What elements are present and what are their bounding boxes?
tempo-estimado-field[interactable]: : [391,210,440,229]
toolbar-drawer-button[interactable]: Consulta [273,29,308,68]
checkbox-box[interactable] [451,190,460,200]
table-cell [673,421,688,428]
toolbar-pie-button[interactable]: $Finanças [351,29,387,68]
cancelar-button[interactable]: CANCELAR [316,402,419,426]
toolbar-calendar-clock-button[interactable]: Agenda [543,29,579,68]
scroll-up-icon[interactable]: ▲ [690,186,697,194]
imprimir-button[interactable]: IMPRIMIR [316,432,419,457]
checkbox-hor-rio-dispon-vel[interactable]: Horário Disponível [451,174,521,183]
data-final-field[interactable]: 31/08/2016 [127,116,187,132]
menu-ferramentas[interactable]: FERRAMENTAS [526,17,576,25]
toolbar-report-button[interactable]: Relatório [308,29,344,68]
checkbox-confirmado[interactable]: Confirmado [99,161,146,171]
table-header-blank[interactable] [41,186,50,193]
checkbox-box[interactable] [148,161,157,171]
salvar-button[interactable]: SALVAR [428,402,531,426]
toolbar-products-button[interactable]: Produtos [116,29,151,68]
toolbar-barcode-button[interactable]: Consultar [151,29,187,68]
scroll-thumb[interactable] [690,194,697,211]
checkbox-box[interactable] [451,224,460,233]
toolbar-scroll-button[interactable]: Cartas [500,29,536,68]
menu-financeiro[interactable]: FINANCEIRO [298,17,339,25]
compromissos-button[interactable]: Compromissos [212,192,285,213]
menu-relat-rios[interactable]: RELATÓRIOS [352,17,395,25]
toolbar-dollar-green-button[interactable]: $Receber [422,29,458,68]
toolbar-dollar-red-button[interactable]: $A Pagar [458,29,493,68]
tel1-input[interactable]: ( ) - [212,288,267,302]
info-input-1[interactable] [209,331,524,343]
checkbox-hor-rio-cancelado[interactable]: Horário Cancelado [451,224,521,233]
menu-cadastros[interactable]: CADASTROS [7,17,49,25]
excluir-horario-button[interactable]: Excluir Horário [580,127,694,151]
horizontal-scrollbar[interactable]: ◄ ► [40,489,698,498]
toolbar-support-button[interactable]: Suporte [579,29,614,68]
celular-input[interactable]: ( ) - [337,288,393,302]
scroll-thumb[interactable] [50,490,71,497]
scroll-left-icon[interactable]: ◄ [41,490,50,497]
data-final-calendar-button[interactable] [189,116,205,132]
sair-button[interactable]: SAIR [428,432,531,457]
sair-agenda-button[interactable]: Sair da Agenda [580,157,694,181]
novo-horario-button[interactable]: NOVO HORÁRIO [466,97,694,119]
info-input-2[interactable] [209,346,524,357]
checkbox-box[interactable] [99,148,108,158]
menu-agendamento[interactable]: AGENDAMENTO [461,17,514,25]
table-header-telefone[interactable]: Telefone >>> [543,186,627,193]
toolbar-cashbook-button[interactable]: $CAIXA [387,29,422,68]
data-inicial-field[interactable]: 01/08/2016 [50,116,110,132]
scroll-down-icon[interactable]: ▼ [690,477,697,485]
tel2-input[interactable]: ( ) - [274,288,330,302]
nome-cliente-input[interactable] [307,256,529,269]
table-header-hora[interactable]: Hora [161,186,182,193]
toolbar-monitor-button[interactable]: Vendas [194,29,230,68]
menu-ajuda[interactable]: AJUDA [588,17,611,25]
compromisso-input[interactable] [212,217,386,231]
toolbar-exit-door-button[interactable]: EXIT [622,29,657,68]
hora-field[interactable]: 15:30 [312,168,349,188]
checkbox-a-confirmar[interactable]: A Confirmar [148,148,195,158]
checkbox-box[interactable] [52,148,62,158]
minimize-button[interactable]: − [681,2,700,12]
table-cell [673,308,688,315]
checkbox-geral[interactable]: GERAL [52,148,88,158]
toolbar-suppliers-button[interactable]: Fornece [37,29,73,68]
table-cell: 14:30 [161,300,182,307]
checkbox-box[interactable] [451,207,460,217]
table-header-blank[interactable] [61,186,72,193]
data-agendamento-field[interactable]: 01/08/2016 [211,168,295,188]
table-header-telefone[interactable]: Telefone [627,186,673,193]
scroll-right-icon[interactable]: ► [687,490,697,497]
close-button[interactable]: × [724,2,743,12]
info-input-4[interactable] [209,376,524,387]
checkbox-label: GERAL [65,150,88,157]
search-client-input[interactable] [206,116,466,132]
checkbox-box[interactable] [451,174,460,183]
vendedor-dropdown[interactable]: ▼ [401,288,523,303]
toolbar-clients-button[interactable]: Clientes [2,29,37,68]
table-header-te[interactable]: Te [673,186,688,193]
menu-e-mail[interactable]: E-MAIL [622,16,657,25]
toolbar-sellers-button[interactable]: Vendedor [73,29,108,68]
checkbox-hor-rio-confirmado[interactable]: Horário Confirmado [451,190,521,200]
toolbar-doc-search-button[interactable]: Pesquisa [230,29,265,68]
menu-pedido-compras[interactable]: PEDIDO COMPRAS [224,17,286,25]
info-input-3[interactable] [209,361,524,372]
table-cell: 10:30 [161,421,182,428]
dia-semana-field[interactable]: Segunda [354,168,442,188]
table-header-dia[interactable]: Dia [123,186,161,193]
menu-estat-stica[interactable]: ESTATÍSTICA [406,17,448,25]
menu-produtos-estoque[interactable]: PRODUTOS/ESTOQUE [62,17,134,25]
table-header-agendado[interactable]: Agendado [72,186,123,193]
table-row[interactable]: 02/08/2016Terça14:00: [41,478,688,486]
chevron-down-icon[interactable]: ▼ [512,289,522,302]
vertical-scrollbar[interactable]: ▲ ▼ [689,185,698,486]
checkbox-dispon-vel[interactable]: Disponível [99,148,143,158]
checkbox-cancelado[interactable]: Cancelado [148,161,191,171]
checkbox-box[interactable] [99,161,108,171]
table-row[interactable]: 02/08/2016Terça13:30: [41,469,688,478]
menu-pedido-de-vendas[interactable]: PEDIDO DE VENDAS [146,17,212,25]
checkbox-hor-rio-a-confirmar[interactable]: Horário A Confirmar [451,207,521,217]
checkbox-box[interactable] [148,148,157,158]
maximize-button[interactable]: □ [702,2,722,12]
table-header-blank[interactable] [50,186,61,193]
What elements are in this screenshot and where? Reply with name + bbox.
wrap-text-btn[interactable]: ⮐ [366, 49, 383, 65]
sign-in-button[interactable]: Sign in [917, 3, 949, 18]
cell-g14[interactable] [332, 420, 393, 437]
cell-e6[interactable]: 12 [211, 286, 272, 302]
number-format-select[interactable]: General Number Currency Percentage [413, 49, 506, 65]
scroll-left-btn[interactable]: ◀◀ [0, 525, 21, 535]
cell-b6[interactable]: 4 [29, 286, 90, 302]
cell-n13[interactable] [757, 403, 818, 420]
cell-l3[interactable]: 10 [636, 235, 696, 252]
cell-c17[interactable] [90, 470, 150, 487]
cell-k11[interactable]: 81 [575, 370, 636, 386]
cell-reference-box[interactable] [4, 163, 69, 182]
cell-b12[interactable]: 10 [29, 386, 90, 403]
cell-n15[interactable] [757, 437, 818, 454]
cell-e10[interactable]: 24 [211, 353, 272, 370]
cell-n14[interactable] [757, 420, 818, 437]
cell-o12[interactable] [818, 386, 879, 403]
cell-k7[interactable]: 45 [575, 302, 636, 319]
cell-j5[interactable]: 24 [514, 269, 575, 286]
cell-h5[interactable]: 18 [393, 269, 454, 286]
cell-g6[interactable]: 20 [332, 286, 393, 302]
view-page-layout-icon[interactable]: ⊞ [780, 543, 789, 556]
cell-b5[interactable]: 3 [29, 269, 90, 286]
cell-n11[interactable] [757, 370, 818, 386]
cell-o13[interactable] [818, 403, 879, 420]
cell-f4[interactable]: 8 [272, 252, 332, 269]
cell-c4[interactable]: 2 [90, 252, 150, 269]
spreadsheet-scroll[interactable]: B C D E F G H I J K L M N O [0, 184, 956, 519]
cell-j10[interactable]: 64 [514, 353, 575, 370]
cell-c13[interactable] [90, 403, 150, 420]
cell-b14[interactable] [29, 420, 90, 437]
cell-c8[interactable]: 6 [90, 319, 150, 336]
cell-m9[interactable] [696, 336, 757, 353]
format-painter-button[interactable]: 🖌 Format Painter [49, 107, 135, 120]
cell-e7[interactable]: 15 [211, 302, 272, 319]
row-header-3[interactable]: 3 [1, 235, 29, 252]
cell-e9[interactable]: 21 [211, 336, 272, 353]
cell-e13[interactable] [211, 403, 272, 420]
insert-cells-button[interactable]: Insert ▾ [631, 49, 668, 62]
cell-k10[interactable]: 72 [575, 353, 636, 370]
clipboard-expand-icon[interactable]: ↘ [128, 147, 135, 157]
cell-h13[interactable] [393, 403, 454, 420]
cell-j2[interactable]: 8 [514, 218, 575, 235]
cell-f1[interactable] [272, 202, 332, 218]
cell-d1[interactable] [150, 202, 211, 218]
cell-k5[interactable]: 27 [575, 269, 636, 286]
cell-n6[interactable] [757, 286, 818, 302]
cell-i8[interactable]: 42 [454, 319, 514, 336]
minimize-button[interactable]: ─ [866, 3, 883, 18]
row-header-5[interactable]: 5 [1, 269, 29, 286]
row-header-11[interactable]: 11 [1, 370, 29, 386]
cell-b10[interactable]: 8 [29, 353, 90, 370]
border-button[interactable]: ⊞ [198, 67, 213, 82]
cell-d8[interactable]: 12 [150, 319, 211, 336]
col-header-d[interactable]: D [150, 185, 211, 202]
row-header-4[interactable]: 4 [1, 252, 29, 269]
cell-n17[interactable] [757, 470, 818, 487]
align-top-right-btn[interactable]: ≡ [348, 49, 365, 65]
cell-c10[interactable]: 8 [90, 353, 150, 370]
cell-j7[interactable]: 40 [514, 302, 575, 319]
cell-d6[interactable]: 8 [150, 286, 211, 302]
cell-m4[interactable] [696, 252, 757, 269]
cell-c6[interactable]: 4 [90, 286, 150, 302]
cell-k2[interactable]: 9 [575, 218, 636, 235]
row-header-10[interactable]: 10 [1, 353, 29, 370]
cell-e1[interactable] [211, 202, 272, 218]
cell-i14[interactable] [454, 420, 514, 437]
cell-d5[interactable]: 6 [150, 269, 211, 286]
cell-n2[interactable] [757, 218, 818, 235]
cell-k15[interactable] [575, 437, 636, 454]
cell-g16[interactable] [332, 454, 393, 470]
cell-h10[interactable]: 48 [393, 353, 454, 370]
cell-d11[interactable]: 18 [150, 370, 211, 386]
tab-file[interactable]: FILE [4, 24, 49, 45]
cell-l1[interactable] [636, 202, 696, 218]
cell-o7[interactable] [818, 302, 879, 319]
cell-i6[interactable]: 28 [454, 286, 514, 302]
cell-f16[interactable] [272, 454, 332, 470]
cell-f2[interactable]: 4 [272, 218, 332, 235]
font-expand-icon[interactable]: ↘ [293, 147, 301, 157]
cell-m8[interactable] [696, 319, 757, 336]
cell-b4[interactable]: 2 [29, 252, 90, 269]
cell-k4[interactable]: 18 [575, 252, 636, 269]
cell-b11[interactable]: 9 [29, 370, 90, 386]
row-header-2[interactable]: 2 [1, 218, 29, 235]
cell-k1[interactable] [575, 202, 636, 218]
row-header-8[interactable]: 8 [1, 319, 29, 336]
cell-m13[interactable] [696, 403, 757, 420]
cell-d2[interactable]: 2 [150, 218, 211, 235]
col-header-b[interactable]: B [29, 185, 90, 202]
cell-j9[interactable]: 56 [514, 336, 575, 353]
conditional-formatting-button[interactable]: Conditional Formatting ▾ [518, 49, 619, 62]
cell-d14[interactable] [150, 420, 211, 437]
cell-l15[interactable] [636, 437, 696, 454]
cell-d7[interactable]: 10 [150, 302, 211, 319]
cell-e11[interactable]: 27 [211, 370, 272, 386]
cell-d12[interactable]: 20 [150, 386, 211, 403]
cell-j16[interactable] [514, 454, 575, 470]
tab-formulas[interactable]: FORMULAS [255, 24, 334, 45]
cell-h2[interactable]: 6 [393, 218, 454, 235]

-*-*-

### TASK TO CARRY OUT
Check each line of the listing above. Copy the ones with the word "Confirmado".

### ANSWER TO THIS TASK
checkbox-confirmado[interactable]: Confirmado [99,161,146,171]
checkbox-hor-rio-confirmado[interactable]: Horário Confirmado [451,190,521,200]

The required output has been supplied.